巻子【かんす】、巻き物の巻き方
巻子【かんす】というのは、帯状に裁断した紙や絹織物に文字を記したり絵を描き、その巻末に円柱状の軸木(巻き芯)を取り付けてくるくると巻いたもの。巻き物【まきもの】といった方が一般にわかりやすいかもしれない。ちょっとご年配の方ならば、時代劇の中で忍者が口に加えて煙の中から登場したり、一子相伝の剣術を認めた武芸帳など想像していただければわかりやすいだろうか。西遊記で三蔵法師が天竺から持ち帰ったのも巻き物にされたお経。昨今は世界的に日本のアニメがブームになっており、ベストセラーとなっている『ナルト』などでも、巻き物はちょこちょこと登場しているようだ。

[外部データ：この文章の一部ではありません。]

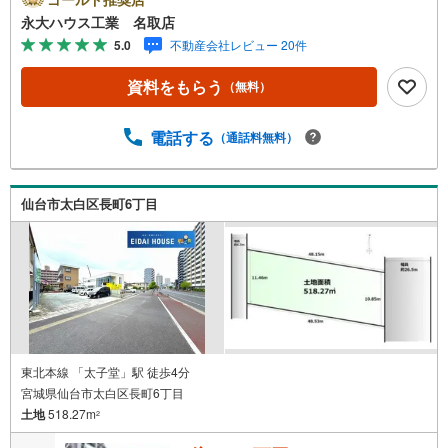
動産を取り扱っております。さらに教育施設や商業施設、
永大ハウス工業 名取店
子育て環境や行政などの地域情報を総合し、お客様により
5.0
不動産会社レビュー 20件
良い物件選びをしていただけるよう、しっかりとサポート
させていただきます。2.＜経験豊富なスタッフ＞当社では
資料をもらう
（無料）
【購入】【売却】【引っ越し】【リフォーム】など住宅に
関する様々なご相談はもちろん、ご購入時に気になる住宅
ローンや各種税金についても、誠心誠意ご説明させていた
電話する
（通話料無料）
だきます。各店舗ではキッズスペースも完備！お子様連れ
のご家族皆様で、ぜひお越しください。営業時間:10:00～1
8:00（定休日:火・水曜日 ※店舗により変動あり）現地の
仙台市太白区長町6丁目
ご案内も可能ですので、どうぞお気軽にお問い合わせくだ
さい！
東北本線 「太子堂」駅 徒歩4分
宮城県仙台市太白区長町6丁目
土地
518.27m
2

巻き物は巻いて収納することによって、結構な量の文字や図像の情報が省スペースで保管出来るし、コンパクトになって持ち運びもとても便利になる(この技術があったから仏教(お経)が広く伝搬したという説もある)。巻いておけば書いた文字や描いた絵画は直接的に外界に曝されることもない。とても優れた装幀法だ。

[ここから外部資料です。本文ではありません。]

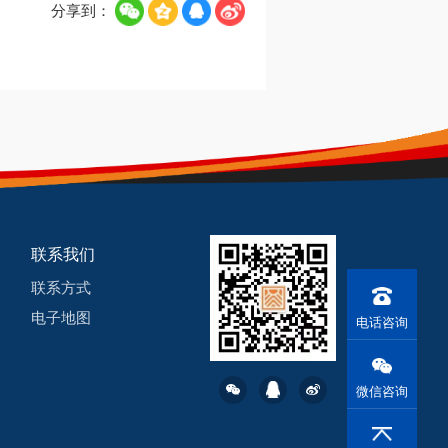
分享到：
联系我们
联系方式
电子地图
电话咨询
微信咨询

今回は以下に巻き物の仕舞い方、紐の結び方ををいくつか紹介する。
写真1.は巻き紐を交差させて、交差している部分に紐の先端を二つ折りにして差し込む方法。この方法のみ、結び目は巻子と直交する。写真2.3.4.はいずれも巻き紐を平らに並べる様に巻き、紐の先端を巻いた紐の一部か、全てに通して(くぐらせて)固定する方法。いずれの方法も間違いではないが、箱に収める際、長く収納しておく際は、写真1の結び方は避けたほうが良い。この結び方は、紐が交差した部分が盛り上がり、収納時に箱の内部で接触したり、巻き物本体を部分的に圧迫するのでよろしくない。